Frost further condemned DeSantis for his attacks on black history and the LGBTQ+ community. DeSantis has recently banned the teaching of a new Advanced Placement African-American history course in Florida public schools. He also attacked LGBTQ+ rights with his “Don’t Say Gay” legislation, as well as his sudden takeover of New College of Florida. He replaced the board of New College, a liberal arts school with a large LGBTQ+ population, with conservative “MAGA” Republicans. 

“We have to call it for what it is, he is abusing his power and using the state to target political opponents and political enemies,” stated Frost. “There’s a word for that, and it’s fascism.”

The rookie congressman has already been endowed with great responsibility in the House, being assigned to serve on the powerful Committee of Oversight and Accountability, as well as the Science, Space, and Technology Committee. On the Oversight Committee, Frost said he plans to “promote transparency and fight ‘Republican extremist attempts’ to politicize the Committee’s work,” according to The South FL 100.

Frost recently introduced his first bill in the House to establish an Office of Gun Violence Prevention. The office would serve to develop strategic solutions to the gun violence crisis in the United States through data analysis. The legislation also promises to “maximize existing gun safety programs to save as many lives as possible,” according to the informational post on Frost’s Instagram.

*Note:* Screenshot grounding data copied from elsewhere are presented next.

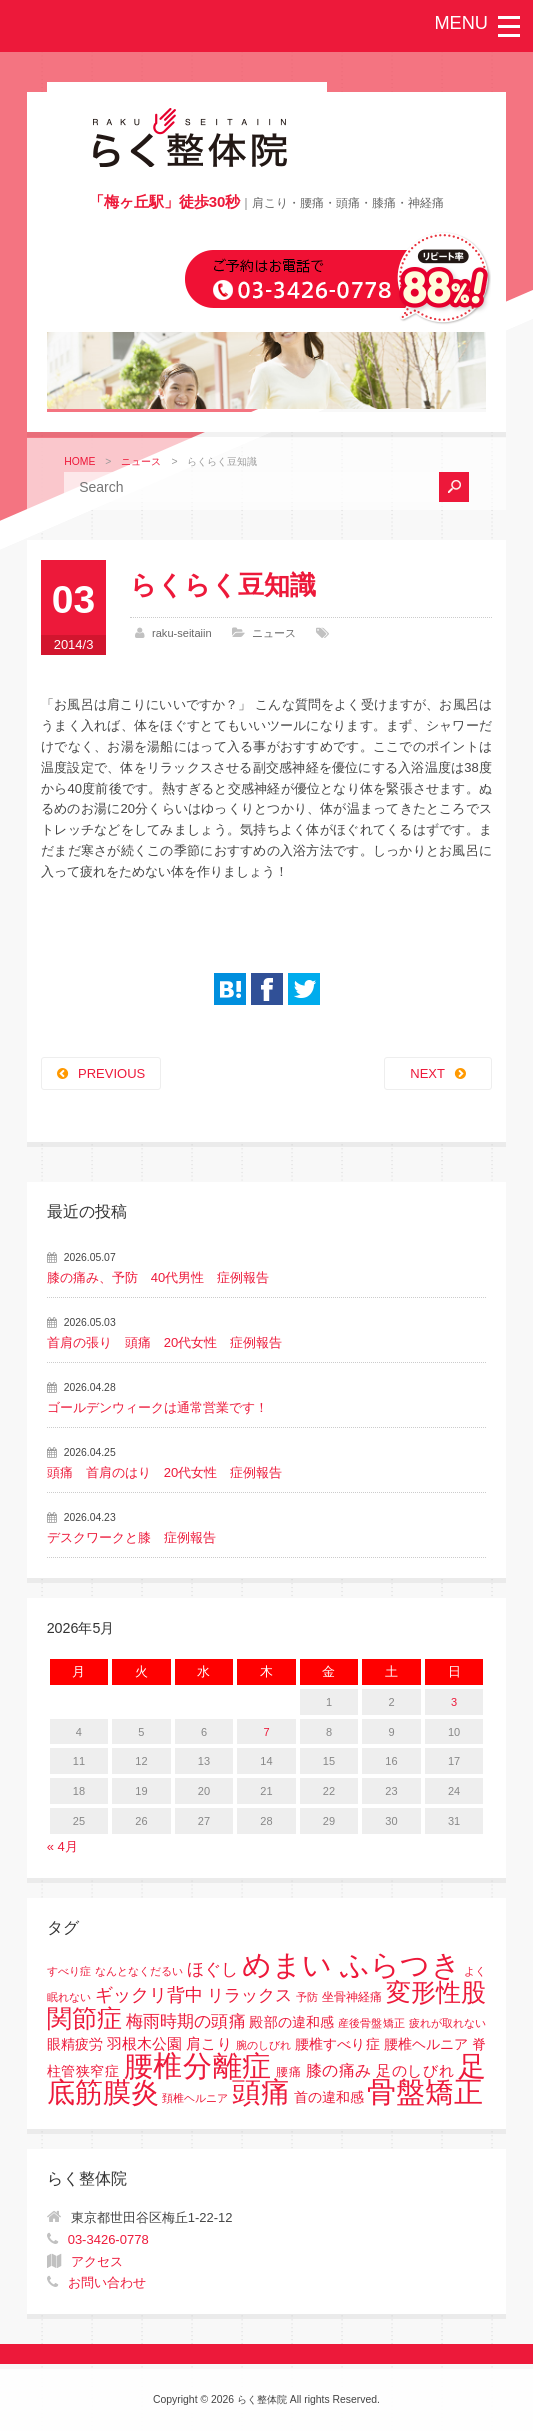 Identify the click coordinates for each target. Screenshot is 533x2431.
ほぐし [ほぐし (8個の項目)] (212, 1969)
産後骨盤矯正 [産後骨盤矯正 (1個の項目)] (371, 2023)
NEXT (427, 1073)
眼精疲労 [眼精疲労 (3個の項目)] (75, 2044)
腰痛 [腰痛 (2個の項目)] (288, 2072)
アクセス (97, 2261)
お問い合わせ (107, 2282)
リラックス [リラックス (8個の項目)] (249, 1995)
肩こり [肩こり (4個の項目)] (208, 2044)
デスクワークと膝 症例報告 (131, 1537)
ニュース (141, 461)
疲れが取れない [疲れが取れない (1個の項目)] (448, 2023)
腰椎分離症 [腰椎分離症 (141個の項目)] (198, 2066)
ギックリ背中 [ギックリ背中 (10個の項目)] (149, 1995)
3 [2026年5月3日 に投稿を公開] (454, 1702)
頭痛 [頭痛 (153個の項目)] (261, 2092)
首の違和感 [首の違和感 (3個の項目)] (329, 2097)
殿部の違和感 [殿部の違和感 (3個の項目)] (291, 2022)
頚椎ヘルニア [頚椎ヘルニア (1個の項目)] (195, 2098)
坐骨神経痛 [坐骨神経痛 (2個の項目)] (352, 1997)
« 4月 (62, 1846)
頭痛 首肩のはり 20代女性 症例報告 (164, 1472)
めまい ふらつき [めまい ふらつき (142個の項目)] (351, 1965)
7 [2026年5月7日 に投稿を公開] (266, 1732)
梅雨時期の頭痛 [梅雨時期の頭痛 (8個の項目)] (186, 2021)
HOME (79, 461)
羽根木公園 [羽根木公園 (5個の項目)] (145, 2043)
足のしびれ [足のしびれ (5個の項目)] (415, 2070)
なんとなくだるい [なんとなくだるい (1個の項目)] (139, 1971)
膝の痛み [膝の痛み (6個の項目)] (339, 2070)
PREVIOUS (111, 1073)
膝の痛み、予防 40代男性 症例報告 (158, 1277)
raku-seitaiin (182, 633)
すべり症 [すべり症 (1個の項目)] (69, 1971)
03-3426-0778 (108, 2239)
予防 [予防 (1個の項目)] (307, 1997)
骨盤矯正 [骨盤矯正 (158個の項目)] (425, 2091)
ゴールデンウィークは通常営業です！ (157, 1407)
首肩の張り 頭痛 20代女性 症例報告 (164, 1342)
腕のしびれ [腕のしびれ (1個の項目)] (264, 2045) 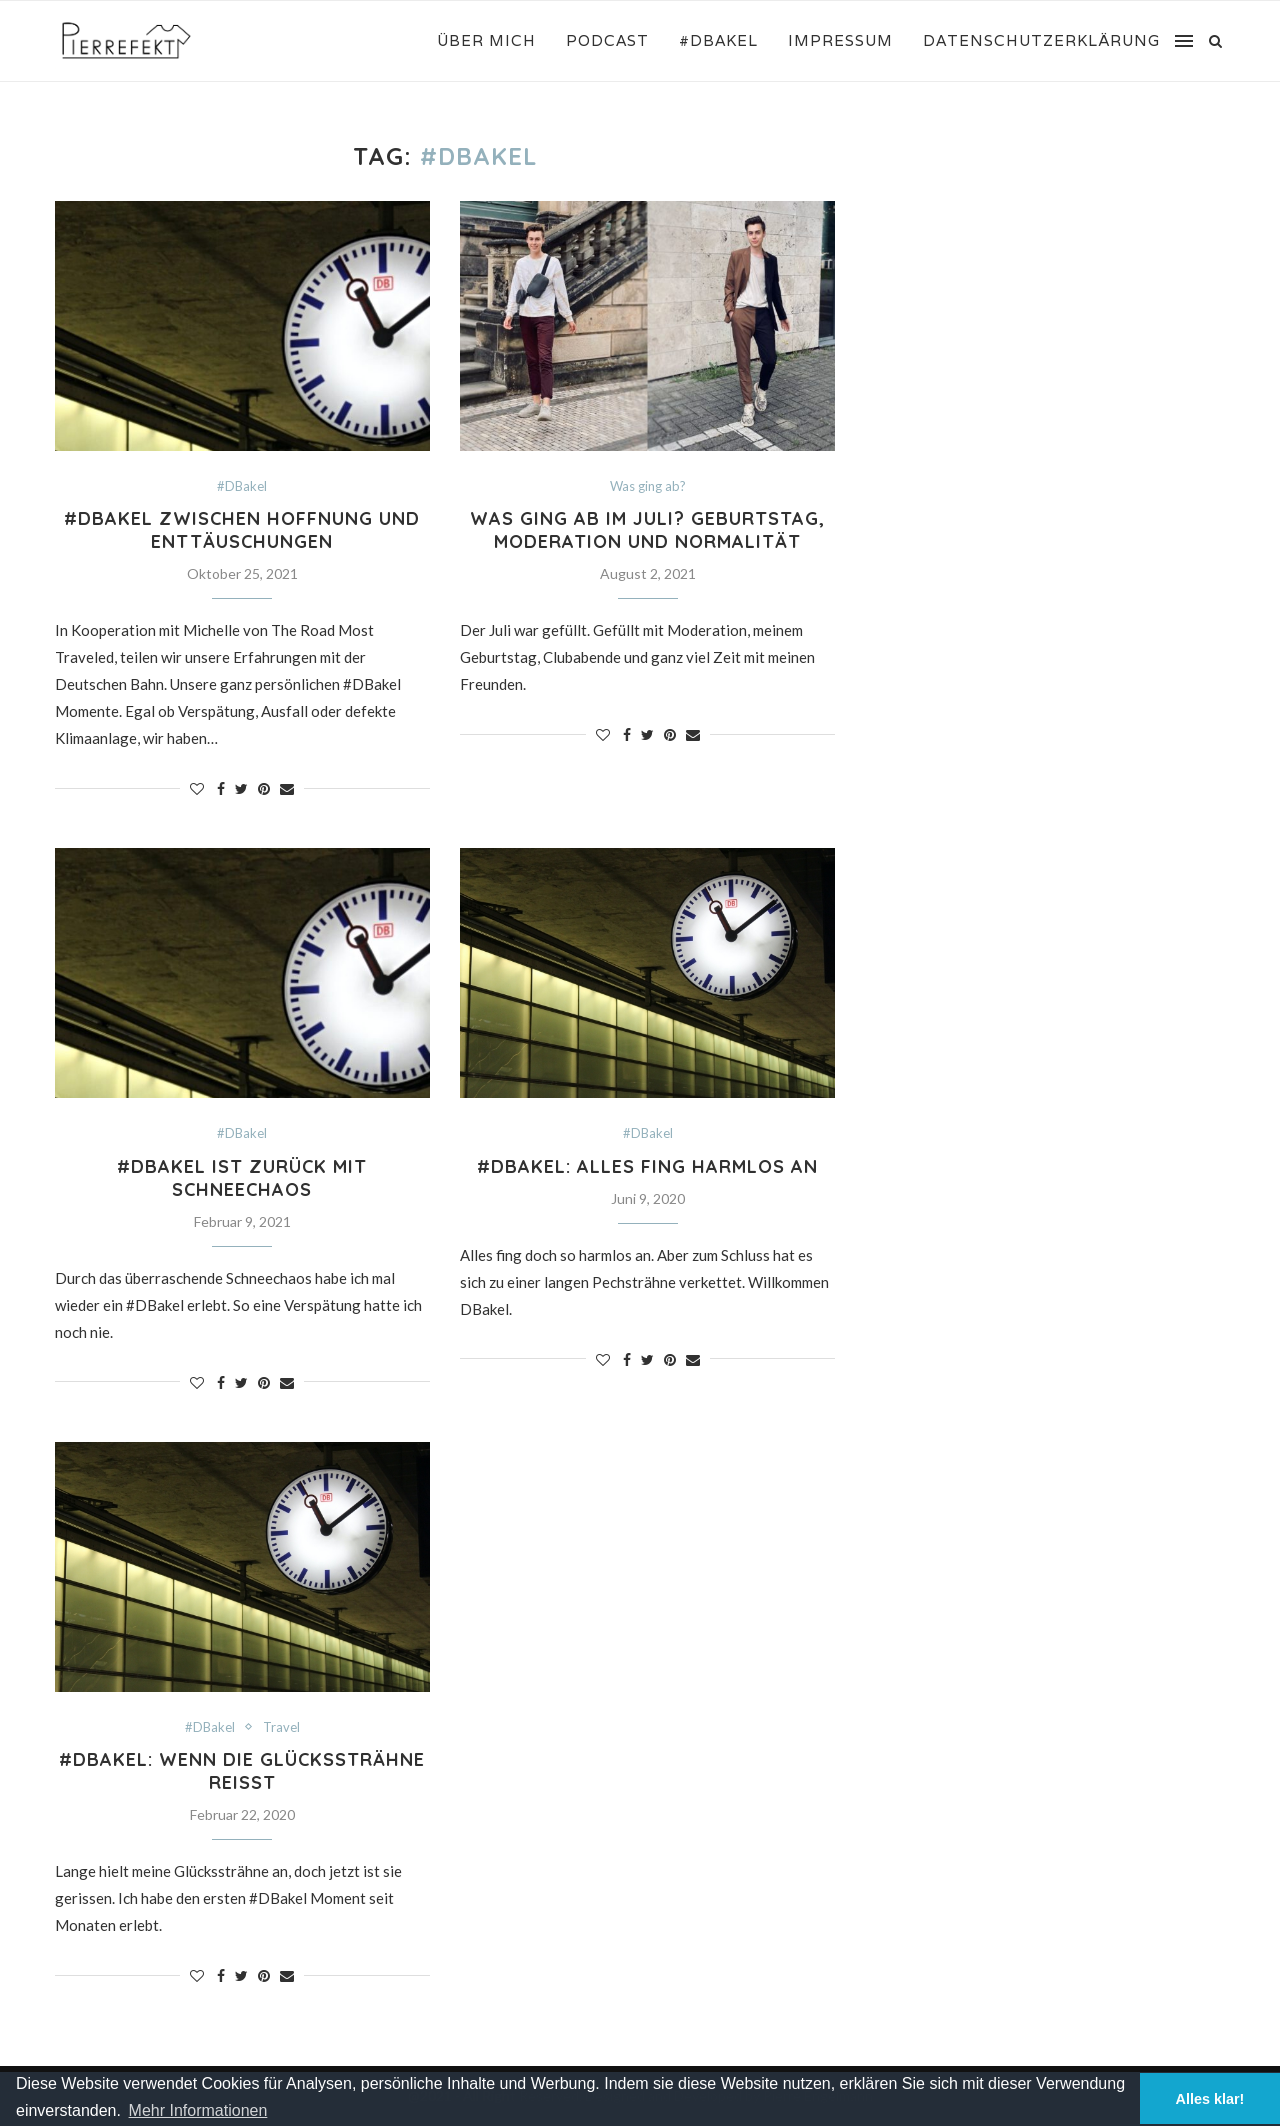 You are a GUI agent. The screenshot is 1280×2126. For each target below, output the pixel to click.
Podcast (607, 40)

Frost’s embrace of his “youngness” has been viewed as a gateway for more Gen Z involvement in government. Co-founder of Run for Something, an organization supporting young people running for political office, Amanda Litman explained that “political activity is a habit, it’s a muscle, you build it and then it gets stronger and stronger and stronger. We are just seeing the beginning of Gen Z’s engagement as political leaders.”